By Alex Slawsby |  January 6, 2021

In many large organizations, innovation leaders and teams glorify the idea of the intrapreneur who beats incredible odds to shape the future of the organization. Making change happen and getting people to think differently is hard, and there’s a natural assumption that you need people who are crazy and passionate. You need people who will fight through wind, snow, sleet, and the dark of night to get a breakthrough initiative across the finish line. 

You need superheroes. And maybe they even need their own superhero lair — a lab or studio insulated from the rest of the organization, complete with its own special mystique.

But in most companies, the superhero approach just doesn’t work. The further from the core you are, and the more reliant on a special relationship with a C-level leader, the more likely it is that you’ll be seen as someone who can somehow operate outside the normal rules. The more special or “chosen” you seem, the more likely it is that others in the organization will be hunting around for the kryptonite that will kill your project — or at least rooting for you to be brought down to earth.

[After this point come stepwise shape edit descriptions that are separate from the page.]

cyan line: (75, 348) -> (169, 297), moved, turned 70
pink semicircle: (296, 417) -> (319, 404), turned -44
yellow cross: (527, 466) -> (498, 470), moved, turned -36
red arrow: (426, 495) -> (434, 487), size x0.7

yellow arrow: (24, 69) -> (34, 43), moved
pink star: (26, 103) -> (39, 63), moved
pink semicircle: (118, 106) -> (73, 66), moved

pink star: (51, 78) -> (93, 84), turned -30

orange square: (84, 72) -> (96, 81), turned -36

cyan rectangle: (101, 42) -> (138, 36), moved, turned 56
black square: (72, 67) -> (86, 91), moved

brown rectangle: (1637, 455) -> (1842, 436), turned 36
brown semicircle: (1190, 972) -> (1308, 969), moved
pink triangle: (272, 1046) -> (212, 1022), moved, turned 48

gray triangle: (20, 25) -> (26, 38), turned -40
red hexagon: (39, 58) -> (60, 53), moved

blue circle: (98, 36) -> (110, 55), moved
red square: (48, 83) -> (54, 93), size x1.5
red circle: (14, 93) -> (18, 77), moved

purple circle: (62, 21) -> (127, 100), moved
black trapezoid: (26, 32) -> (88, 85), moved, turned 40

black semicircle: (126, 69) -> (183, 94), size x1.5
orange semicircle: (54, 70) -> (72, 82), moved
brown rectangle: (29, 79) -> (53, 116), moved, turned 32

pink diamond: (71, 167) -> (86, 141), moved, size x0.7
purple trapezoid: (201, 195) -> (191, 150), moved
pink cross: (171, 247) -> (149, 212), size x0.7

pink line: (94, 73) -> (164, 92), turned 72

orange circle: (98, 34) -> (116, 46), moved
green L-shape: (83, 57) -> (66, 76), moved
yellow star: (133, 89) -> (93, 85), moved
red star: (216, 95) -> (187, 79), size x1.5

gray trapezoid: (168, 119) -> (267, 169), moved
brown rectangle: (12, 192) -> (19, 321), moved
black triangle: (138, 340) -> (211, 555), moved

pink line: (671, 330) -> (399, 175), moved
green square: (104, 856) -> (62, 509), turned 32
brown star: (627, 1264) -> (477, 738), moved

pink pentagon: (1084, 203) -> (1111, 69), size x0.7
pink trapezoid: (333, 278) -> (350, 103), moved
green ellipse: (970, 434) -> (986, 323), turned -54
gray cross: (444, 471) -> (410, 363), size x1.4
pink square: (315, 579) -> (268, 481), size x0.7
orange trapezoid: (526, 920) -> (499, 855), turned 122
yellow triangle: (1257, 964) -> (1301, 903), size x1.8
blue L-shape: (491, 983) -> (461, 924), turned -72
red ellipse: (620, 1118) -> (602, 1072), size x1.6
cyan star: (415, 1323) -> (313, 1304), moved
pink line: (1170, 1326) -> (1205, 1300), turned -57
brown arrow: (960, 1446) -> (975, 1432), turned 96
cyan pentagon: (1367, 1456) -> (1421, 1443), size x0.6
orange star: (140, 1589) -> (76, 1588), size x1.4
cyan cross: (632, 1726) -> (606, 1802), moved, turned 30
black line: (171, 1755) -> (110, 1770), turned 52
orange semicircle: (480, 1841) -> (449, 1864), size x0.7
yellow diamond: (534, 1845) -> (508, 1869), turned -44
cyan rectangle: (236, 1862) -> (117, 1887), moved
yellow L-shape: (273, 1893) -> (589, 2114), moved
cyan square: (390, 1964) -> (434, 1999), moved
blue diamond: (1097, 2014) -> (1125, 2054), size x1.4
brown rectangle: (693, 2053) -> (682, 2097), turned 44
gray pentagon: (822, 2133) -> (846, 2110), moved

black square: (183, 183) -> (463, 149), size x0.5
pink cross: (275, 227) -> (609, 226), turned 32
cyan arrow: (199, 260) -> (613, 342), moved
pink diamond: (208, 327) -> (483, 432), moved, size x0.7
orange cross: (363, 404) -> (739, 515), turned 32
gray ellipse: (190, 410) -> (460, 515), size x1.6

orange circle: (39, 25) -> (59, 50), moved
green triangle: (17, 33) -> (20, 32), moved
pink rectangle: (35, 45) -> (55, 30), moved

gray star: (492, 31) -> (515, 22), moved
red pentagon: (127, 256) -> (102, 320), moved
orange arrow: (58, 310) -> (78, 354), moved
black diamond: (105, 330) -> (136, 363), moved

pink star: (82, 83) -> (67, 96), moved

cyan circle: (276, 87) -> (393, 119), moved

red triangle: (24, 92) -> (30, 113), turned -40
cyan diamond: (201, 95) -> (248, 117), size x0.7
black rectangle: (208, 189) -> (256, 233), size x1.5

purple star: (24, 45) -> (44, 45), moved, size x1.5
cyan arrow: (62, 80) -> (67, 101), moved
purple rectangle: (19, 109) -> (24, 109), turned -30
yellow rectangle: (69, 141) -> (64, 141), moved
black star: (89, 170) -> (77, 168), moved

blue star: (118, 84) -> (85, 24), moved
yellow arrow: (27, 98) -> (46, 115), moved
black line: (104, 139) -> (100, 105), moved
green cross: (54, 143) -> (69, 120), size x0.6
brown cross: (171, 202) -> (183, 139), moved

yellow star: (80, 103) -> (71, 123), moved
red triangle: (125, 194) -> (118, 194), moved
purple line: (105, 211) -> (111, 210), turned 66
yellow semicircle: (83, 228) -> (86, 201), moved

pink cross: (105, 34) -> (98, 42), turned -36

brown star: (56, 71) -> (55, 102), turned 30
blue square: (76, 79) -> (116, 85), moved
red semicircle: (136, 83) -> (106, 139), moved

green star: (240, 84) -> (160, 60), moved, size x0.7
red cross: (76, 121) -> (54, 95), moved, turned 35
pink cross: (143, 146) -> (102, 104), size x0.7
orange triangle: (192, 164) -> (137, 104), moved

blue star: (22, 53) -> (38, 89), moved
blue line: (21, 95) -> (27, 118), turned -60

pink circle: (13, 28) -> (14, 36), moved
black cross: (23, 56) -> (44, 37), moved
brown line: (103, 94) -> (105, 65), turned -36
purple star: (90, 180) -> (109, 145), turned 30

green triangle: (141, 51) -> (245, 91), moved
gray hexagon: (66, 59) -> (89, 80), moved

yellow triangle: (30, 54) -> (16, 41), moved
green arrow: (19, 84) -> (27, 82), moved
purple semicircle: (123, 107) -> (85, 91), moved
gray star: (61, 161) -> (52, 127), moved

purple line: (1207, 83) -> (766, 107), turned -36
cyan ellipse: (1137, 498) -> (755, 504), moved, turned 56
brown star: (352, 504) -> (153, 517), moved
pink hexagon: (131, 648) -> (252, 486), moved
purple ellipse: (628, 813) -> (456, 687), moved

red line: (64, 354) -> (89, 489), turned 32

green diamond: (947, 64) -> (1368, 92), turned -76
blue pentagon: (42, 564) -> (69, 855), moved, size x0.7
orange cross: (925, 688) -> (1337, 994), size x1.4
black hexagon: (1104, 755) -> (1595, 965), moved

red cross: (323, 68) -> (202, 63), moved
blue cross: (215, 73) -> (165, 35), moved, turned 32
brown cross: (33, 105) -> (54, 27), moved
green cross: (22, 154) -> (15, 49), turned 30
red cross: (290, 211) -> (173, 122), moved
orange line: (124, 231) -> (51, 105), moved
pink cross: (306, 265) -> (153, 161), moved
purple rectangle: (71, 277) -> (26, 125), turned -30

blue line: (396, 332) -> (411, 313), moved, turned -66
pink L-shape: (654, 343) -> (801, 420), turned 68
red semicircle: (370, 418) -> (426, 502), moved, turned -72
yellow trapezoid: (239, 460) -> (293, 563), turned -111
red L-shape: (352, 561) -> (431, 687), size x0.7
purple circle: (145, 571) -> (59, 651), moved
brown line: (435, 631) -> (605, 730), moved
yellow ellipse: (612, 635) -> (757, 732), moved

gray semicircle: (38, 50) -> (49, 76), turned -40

Corporate innovation leaders, and their teams, need to move away from “Superhero Syndrome.” They need to instead approach their work like someone scouting talent for a football team, or perhaps putting together an orchestra. As an innovation leader, you need to be involved in identifying people throughout the organization that can help you achieve something great, with a diverse range of skills, knowledge, and political connections. 

Rather than recruiting wide receivers or bassoonists, you may need:

  • Colleagues in legal and compliance who can help you navigate the complexities of contracts and regulations

  • Colleagues in IT who can help set up sandboxes in which you can test new technologies

  • Colleagues in marketing or sales who can help you get feedback from customers

  • Colleagues in finance who can help reality-check financial models (and allocate resources)

  • Colleagues in business units who can provide input on what it will take to operationalize a concept and take on new offerings when they’re ready to be launched.

These people all need to understand what’s in it for them and why they should be involved. Giving people visibility and time with board members or C-suite leaders can do that — so can helping them develop new skills or capabilities. Sometimes, something as simple as a fleece or a coffee mug can make people feel like they’re part of an important movement in the organization. In normal times, traveling together to a conference or trade show — perhaps to show an early concept to a partner or retailer — can do that. Most importantly, there needs to be the possibility of chalking up a win, eventually.

Not everyone you involve will always feel like they are helping put wind in your sails. Some may point out a technical flaw, or highlight an important distribution issue. But the goal of any innovation team is to figure out as quickly and cheaply as possible if a given idea is good or bad, and then act accordingly. That’s how you achieve the optimal outcome for the organization. Make sure you have lots of ways to give people kudos and recognition, regardless of whether they helped kill a suboptimal idea or sign the first customer contract for one with huge potential.

It’s time to acknowledge that Superhero Syndrome just doesn’t fly. Cultivating great ideas, testing them, and getting them to market takes a broad collective of colleagues from around the organization — all playing different parts, but playing from the same sheet music.